Jake's CS Notes - Computer Vision

//****************************************************************************//
//*************** Fundamental Matrices - October 2nd, 2019 ******************//
//**************************************************************************//

- Alright, there's some scary-looking linear algebra in the slides today...
    - ...somewhere in the world there's a math major, looking at these same slides, cackling behind my back
- "Did you guys hear about Jeff Dean! No? OH, you guys!"
    - Jeff Dean is the head of AI at Google, and he came to give a talk yesterday - if you missed him, sorry!
    - Also, Skydio (the startup Professor Dellaert worked on for about a year) released v2 of their drone yesterday, and they managed to get it down to the not-so-low price of $999
        - There are 6 4k 360 degree cameras, giving the drone "trinocular stereo" (3 cameras on the top, 3 on the bottom)
        - This drone actually does use a HarrisNet to extract features, uses an epipolar-patch variant of SIFT to match stuff, and then uses SLAM to figure out its position
            - So, the stuff you learn in this class has direct uses in this stuff!
    - "I don't think DJI is to be mocked - they make great products at reasonable prices, which is a hard engineering thing to do - but quality-wise, this drone blows their tracking out of the water"
- Project 3 is out today, and it deals with fundamental matrices, which is NOT an easy concept
- Also, a note about the midterm: on Monday, we'll do an in-class practice exam to give you a way of seeing where you are; the exam itself will be on Wednesday
--------------------------------------------------------------------------------

- So, we just started talking about epipolar geometry yesterday!
    - When we take a picture of something, we don't know at what depth an object is, so it has to lie somewhere along the ray going from the camera through that object
        - Therefore, if we move our camera to another position "M'," we can calculate the line along which that object must appear
        - The initial position of our camera corresponds to an identity matrix with all 0s for the homogenous last column

                M = [I|0]

        - When the camera moves via translation/rotation, it'll then be at the new position M' (relative to the original position M):

                M' = R_t*[I|-t]

            - Where "R_t" here is the transpose of any rotation matrix that happened to the camera
    - ALL such lines converge to the EPIPOLE: the center of the OTHER camera's position as seen from the current camera
        - So for our 1st camera, the epipole is where the 2nd camera appears in the image (or the coordinates it would appear at, if it's out-of-frame); for the 2nd camera, it's where the 1st camera would appear
            - On the slides, you can see that all the points in the 1st image lie along the epilines emanating from its epipole, and all the SAME points in the 2nd image also lie along lines emanating from its epipole
            - "...but how the heck do we compute these epipolar lines in the first place? That's what we're spending the rest of this lecture on!"

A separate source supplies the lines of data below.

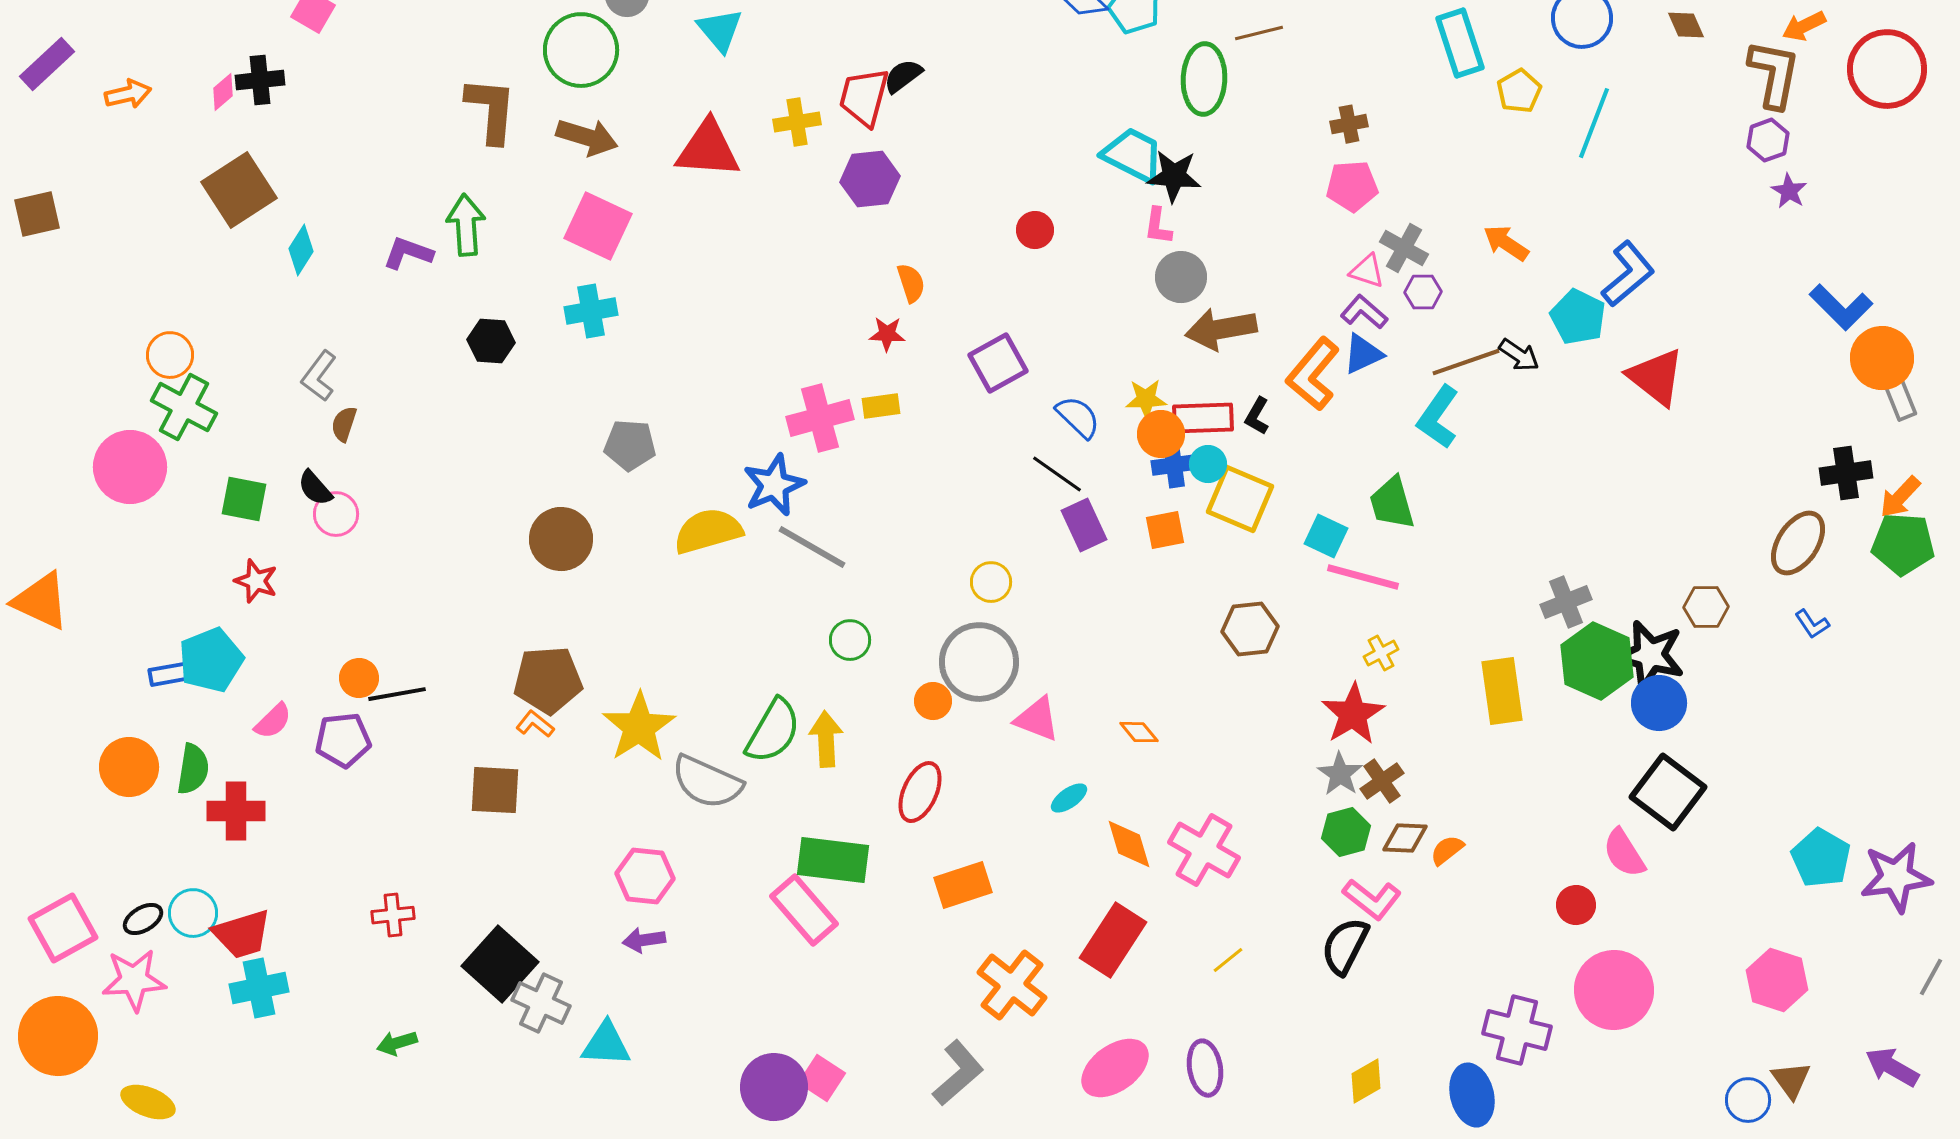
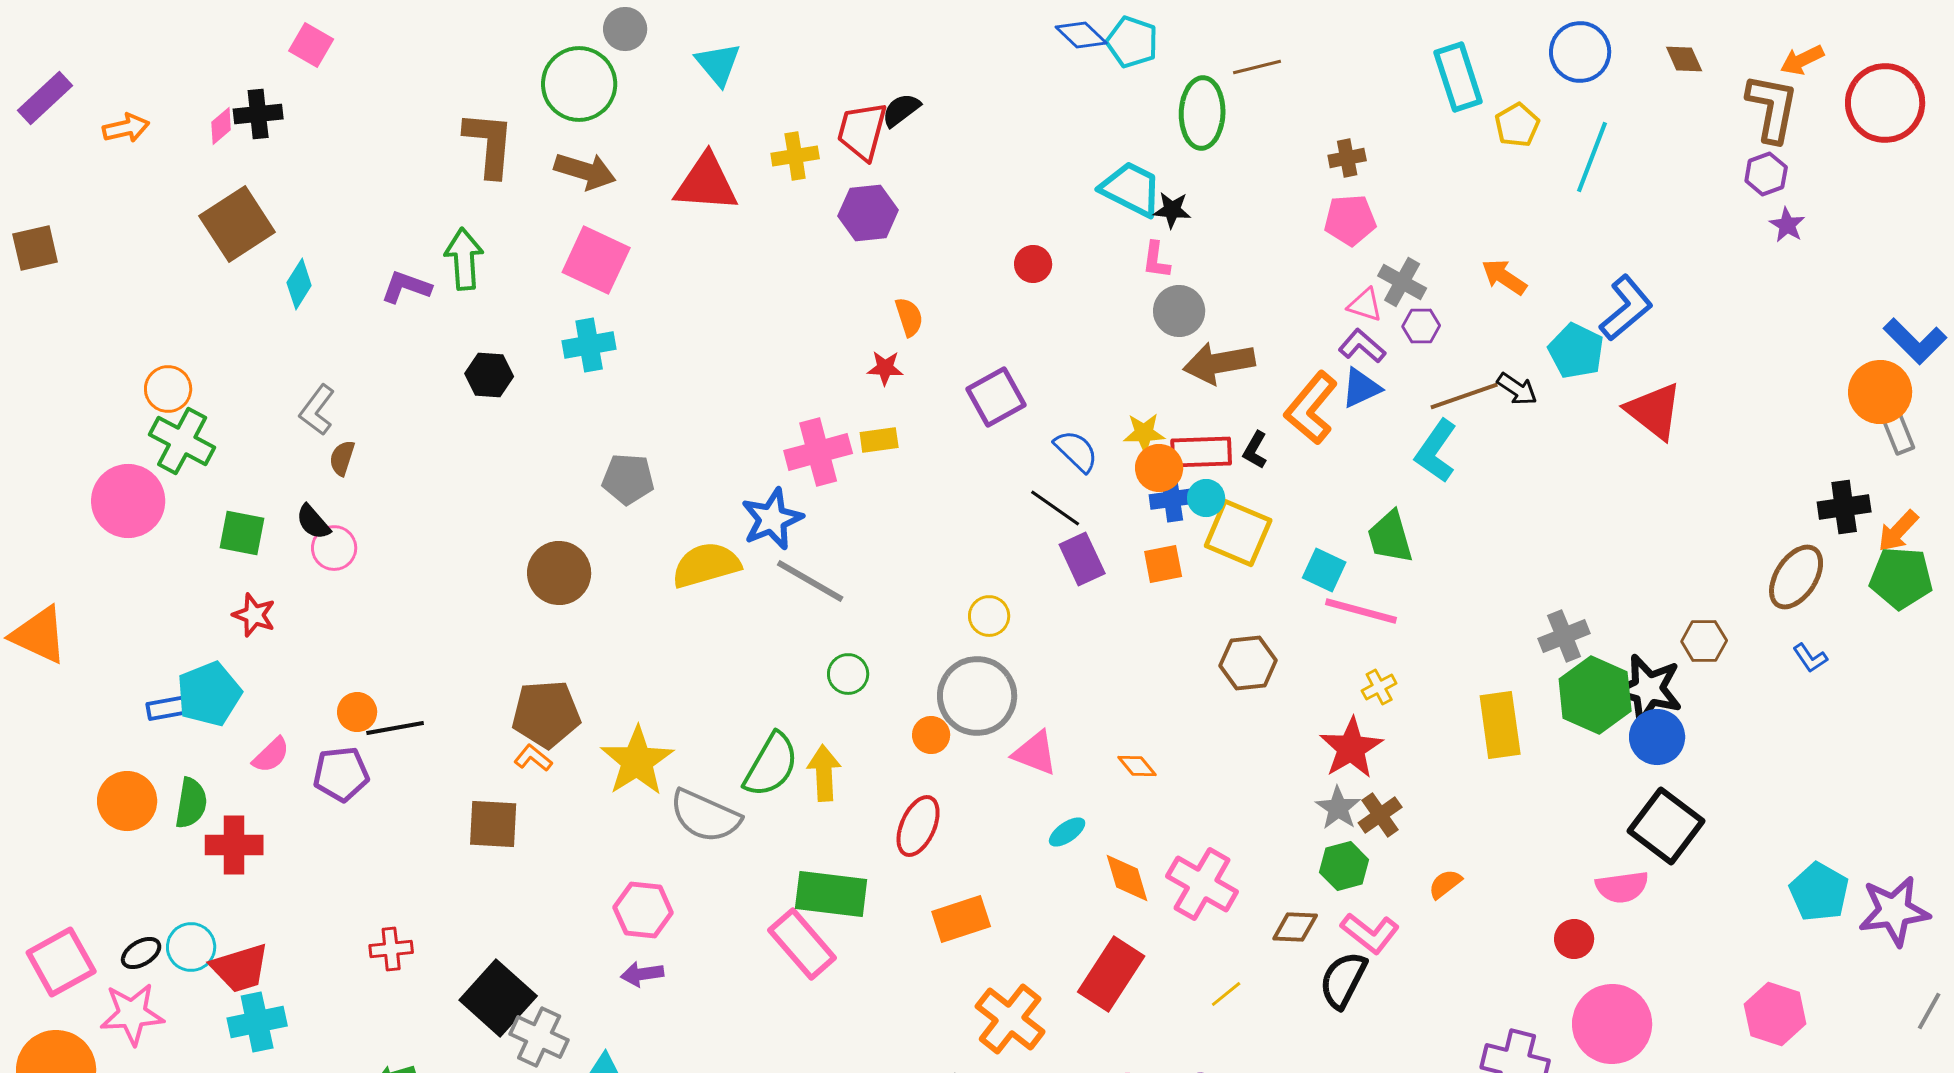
black star: (1174, 176) -> (1172, 210), size x0.7
blue L-shape: (1841, 307) -> (1915, 341), moved
brown diamond: (1405, 838) -> (1295, 927), moved
pink semicircle: (1624, 853) -> (1622, 887), turned -66

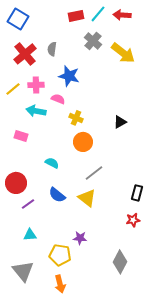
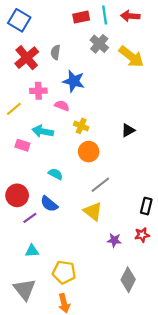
cyan line: (98, 14) -> (105, 15), turned -48
yellow line: (13, 89) -> (14, 109), moved
cyan arrow: (36, 111) -> (43, 131), moved
blue semicircle: (57, 195) -> (49, 204), moved
purple star: (80, 238) -> (114, 240), moved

- Alright, assuming calibrated cameras, let's try and do this
    - First up, how do we find our epipole in the 1st image? That's actually pretty easy!

            e = M*[t] = [I|0] * [t] = t
                  [1]           [1]

        - Where "e" refers to the epipole position of the 1st camera, and "t" is the translation of the 2nd camera from the 1st camera's position
            - The epipole is just a point in the image, so it has 2 degrees of freedom and requires 3 coordinates
    - Then, for the epipole in the 2nd image, it's position is:

            e' = [R_t -R_t*t][0] = -R_t * t
                             [1]

    - Then, to find the point at infinity "x" a given point "p'" (what is p'? I *think* it's where the object appears in camera 2's view??) would appear if it were infinitely far away from the camera, for a camera M' = [A|a] (I *think* A is the 3x3 camera matrix?), it'd be:

            p'  = [A a]*[x] = Ax
                        [0]
                => x = A^-1 * p'

        - A^-1 means an "infinite homography" (???), so that:

                x = R*p'

    - Okay - we've now got the center position of our epipole "e," and our point at infinity "x"
        - Now, to calculate the epipolar line going through this, we just need to join these 2 points, which you might remember we can do using a cross-product!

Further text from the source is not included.